Low-Level Traffic Stops Too Often Turn Deadly. Some Places Are Trying to Change That.
A laundry list of minor traffic violations can lead to tickets and even jail time. In the worst cases, police stops for trivial infractions turn deadly.
But stops for those offenses—tinted windows, a missing inspection sticker, an air freshener dangling from the rearview mirror—don’t make us safer. They do, however, drive racial disparities: study after study shows that Black drivers are more likely to get pulled over for low-level violations than other drivers in the United States. Increasingly, city councils, mayors, and prosecutors are getting behind calls to eliminate these kinds of stops.
Philadelphia recently became the first major U.S. city to ban police officers from pulling drivers over for minor traffic violations. There, local data shows Black Philadelphians are 5.2 times as likely to be pulled over as their white counterparts. And once stopped, Black people are 2.4 times more likely than white people to have their vehicles searched by police.
In November 2021, Philadelphia Mayor Jim Kennedy signed the Driving Equality Act. The law, which bans low-level traffic stops for seven offenses, including driving without registration, will go into effect this year. The new policy doesn’t decriminalize these offenses, though. Police will no longer stop drivers for these infractions, but they can still issue citations by mail.
Pittsburgh’s City Council approved similar legislation in December 2021, preventing police from pulling drivers over for some minor offenses, like an improperly placed license plate. Pittsburgh police data also shows that Black drivers are stopped more frequently than other motorists.
A growing number of prosecutors have also moved to stop bringing criminal cases against people who are stopped and detained for minor traffic offenses while police seek evidence of a more serious crime. These low-level traffic stops too often turn into fishing expeditions when officers carry out opportunistic searches for drugs or guns or outstanding warrants.
Most recently, in Vermont, Chittenden County State’s Attorney Sarah George announced that her office will decline to prosecute cases in which evidence was collected during such non–public safety stops.
“In addition to increasing racial bias within our criminal legal system, non–public safety stops also do not improve safety in our communities,” George wrote in a memo announcing the policy.
Philando Castile, Samuel DuBose, and Daunte Wright were all killed during traffic stops for minor violations. One large-scale analysis of 100 million traffic stops across the country found evidence of persistent racial bias. Yes, people of color are stopped, questioned, and searched by police at higher rates than white people—but, critically, Black drivers were less likely to be stopped after sunset, when a “veil of darkness” masked their race.
And officer-initiated traffic stops are dangerous for police, too. “The less law enforcement has to be involved in these types of really low-level traffic infractions—not crimes, but traffic infractions—the better off they will be, and the better off we’ll all be,” George said in a January interview.
These changes come on the heels of others recently made by local and state officials. In 2021, Berkeley, California, passed a series of reforms to address racial disparities in policing and became the first city in the nation to consider removing police from most traffic enforcement. Officials in Lansing, Michigan; Ramsey County, Minnesota; and Virginia, to name a few, have all instituted policies to reduce or eliminate traffic stops for infractions that do not endanger public safety.

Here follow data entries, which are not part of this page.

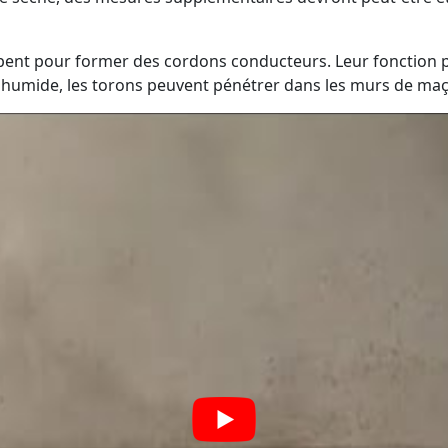
ent pour former des cordons conducteurs. Leur fonction pr
 humide, les torons peuvent pénétrer dans les murs de maço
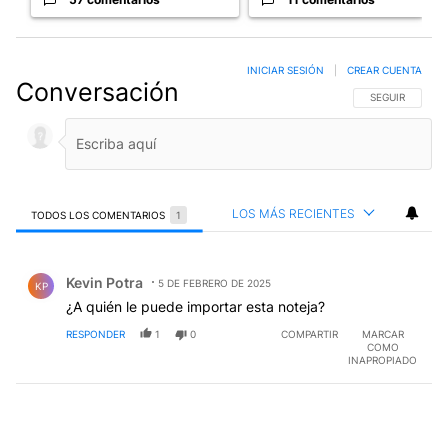
INICIAR SESIÓN
|
CREAR CUENTA
Conversación
SIGA ESTA CO
SEGUIR
LOS MÁS RECIENTES
TODOS LOS COMENTARIOS
1
Todos los comentarios
Comentario de Kevin Potra.
Kevin Potra
5 DE FEBRERO DE 2025
KP
¿A quién le puede importar esta noteja?
RESPONDER
1
0
COMPARTIR
MARCAR
COMO
INAPROPIADO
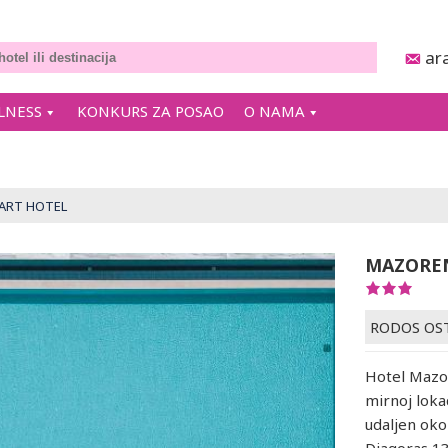
ar
LNESS
KONKURS ZA POSAO
O NAMA
ART HOTEL
MAZOREN
RODOS OS
Hotel Mazor
mirnoj lokac
udaljen ok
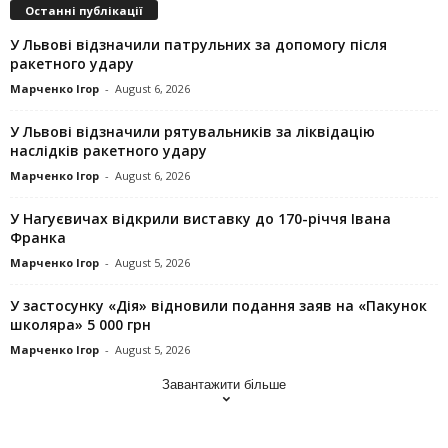
Останні публікації
У Львові відзначили патрульних за допомогу після
ракетного удару
Марченко Ігор
-
August 6, 2026
У Львові відзначили рятувальників за ліквідацію
наслідків ракетного удару
Марченко Ігор
-
August 6, 2026
У Нагуєвичах відкрили виставку до 170-річчя Івана
Франка
Марченко Ігор
-
August 5, 2026
У застосунку «Дія» відновили подання заяв на «Пакунок
школяра» 5 000 грн
Марченко Ігор
-
August 5, 2026
Завантажити більше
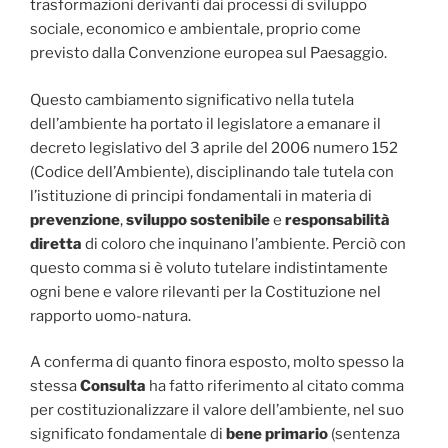
trasformazioni derivanti dai processi di sviluppo
sociale, economico e ambientale, proprio come
previsto dalla Convenzione europea sul Paesaggio.
Questo cambiamento significativo nella tutela
dell’ambiente ha portato il legislatore a emanare il
decreto legislativo del 3 aprile del 2006 numero 152
(Codice dell’Ambiente), disciplinando tale tutela con
l’istituzione di principi fondamentali in materia di
prevenzione
,
sviluppo sostenibile
e
responsabilità
diretta
di coloro che inquinano l’ambiente. Perciò con
questo comma si è voluto tutelare indistintamente
ogni bene e valore rilevanti per la Costituzione nel
rapporto uomo-natura.
A conferma di quanto finora esposto, molto spesso la
stessa
Consulta
ha fatto riferimento al citato comma
per costituzionalizzare il valore dell’ambiente, nel suo
significato fondamentale di
bene primario
(sentenza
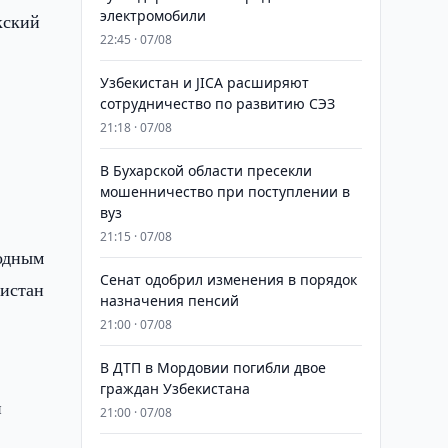
электромобили
кский
22:45 · 07/08
Узбекистан и JICA расширяют
сотрудничество по развитию СЭЗ
21:18 · 07/08
В Бухарской области пресекли
мошенничество при поступлении в
вуз
21:15 · 07/08
родным
Сенат одобрил изменения в порядок
кистан
назначения пенсий
21:00 · 07/08
В ДТП в Мордовии погибли двое
граждан Узбекистана
и
21:00 · 07/08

"Recognizing the role we play as prosecutors in perpetuating racial inequalities that often result from these types of stops is an important first step in charting a new, less harmful course,” said Ramsey County Attorney John Choi.
On a typical day, police pull over more than 50,000 drivers—20 million people over the course of a year—making traffic stops one of the most common interactions people have with police. When people are stopped for minor infractions, it can lead to unnecessary contact with the criminal legal system—contact that can be traumatic, dangerous, and deadly.
Vera’s Reshaping Prosecution initiative has worked with several offices to eliminate non–public safety traffic stops, and momentum is building around the country as government officials recognize that these stops disproportionately affect people of color while doing nothing to advance public safety.